Aim of the exercise -
Return only the lines of the data below from the line with "FRANCE (2013)" up to and including the line with "Annonces joueurs", exactly as written, with the pictures omitted.

Given information -
----
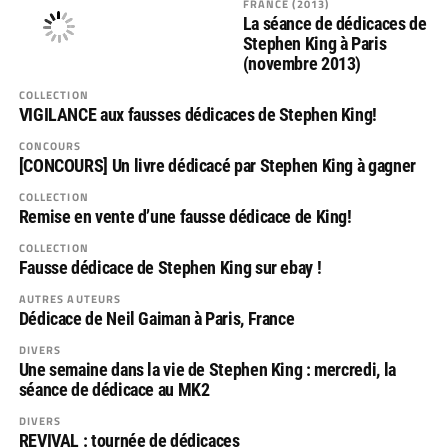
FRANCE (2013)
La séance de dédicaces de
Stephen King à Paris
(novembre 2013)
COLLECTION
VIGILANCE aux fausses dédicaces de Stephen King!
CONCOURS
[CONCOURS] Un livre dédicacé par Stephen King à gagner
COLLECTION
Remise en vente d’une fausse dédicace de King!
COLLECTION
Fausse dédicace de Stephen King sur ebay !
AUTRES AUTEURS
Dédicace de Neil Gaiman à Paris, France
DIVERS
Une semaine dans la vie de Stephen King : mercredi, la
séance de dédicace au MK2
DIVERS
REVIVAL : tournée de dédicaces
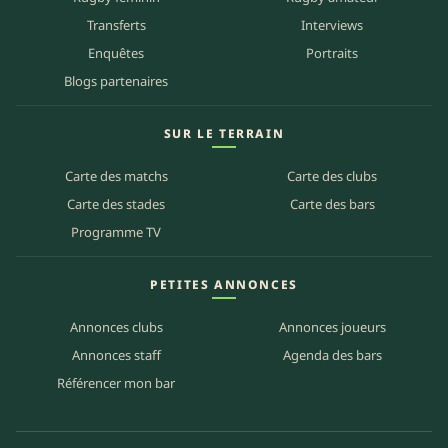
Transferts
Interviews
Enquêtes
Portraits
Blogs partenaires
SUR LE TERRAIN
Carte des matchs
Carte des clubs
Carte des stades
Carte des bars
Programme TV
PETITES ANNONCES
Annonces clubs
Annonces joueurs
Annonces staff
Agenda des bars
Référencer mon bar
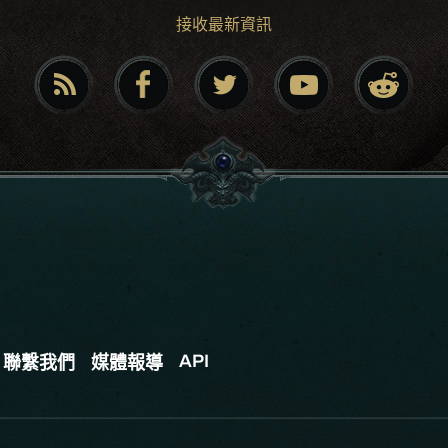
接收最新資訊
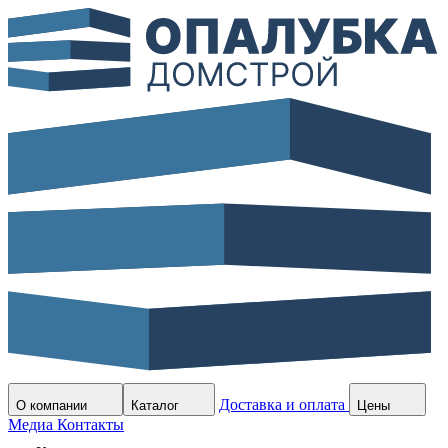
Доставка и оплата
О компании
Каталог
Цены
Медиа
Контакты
----
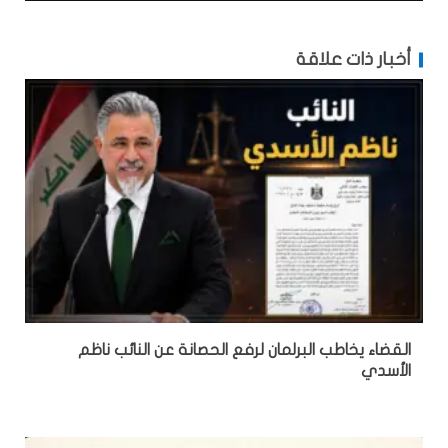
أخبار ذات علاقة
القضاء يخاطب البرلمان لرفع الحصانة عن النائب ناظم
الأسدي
----
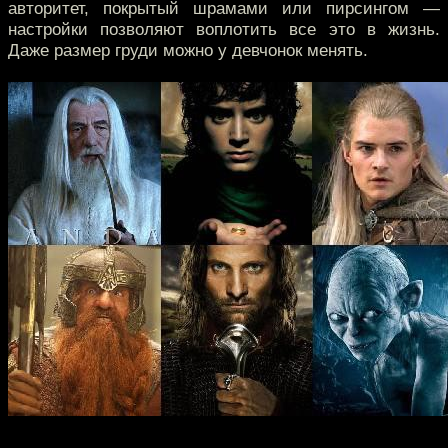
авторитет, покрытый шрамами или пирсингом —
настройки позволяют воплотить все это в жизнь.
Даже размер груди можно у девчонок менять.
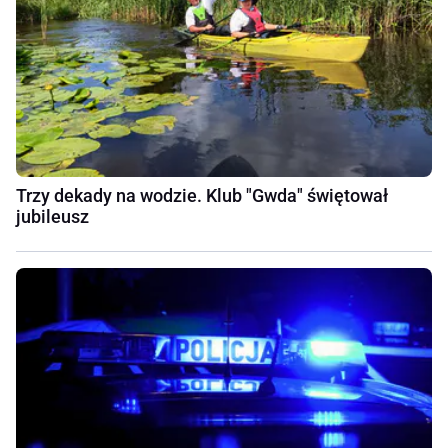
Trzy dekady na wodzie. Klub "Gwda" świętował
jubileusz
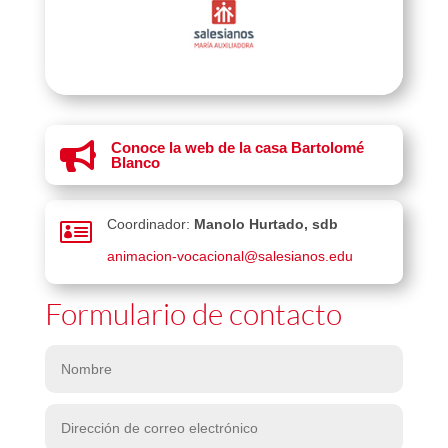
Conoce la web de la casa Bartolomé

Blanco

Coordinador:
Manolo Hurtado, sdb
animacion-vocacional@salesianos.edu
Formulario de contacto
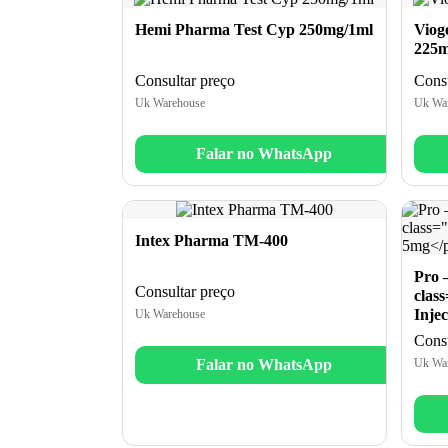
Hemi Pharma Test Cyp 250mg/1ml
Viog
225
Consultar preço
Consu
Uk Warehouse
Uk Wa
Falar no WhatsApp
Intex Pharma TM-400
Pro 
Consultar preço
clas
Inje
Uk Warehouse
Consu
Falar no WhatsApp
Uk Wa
----
Response area -
FRANCE (2013)
La séance de dédicaces de
Stephen King à Paris
(novembre 2013)
COLLECTION
VIGILANCE aux fausses dédicaces de Stephen King!
CONCOURS
[CONCOURS] Un livre dédicacé par Stephen King à gagner
COLLECTION
Remise en vente d’une fausse dédicace de King!
COLLECTION
Fausse dédicace de Stephen King sur ebay !
AUTRES AUTEURS
Dédicace de Neil Gaiman à Paris, France
DIVERS
Une semaine dans la vie de Stephen King : mercredi, la
séance de dédicace au MK2
DIVERS
REVIVAL : tournée de dédicaces
Transferts
Interviews
Enquêtes
Portraits
Blogs partenaires
SUR LE TERRAIN
Carte des matchs
Carte des clubs
Carte des stades
Carte des bars
Programme TV
PETITES ANNONCES
Annonces clubs
Annonces joueurs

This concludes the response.